- [ENTRIES PROVIDED]:
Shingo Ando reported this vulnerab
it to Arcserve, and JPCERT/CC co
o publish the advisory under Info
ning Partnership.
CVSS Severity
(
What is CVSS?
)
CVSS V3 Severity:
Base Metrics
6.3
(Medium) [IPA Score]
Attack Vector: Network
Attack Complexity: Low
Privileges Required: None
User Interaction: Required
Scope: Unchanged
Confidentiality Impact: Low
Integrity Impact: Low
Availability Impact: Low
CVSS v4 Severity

* * *

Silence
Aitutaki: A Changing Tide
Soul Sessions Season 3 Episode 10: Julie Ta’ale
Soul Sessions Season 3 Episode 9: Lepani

- [TASK DESCRIPTION]: Find the line with "Shingo Ando reported this vulnerab" in the material above. Reproduce it and each line after it up to and including the line with "Privileges Required: None".

- [SOLUTION]:
Shingo Ando reported this vulnerab
it to Arcserve, and JPCERT/CC co
o publish the advisory under Info
ning Partnership.
CVSS Severity
(
What is CVSS?
)
CVSS V3 Severity:
Base Metrics
6.3
(Medium) [IPA Score]
Attack Vector: Network
Attack Complexity: Low
Privileges Required: None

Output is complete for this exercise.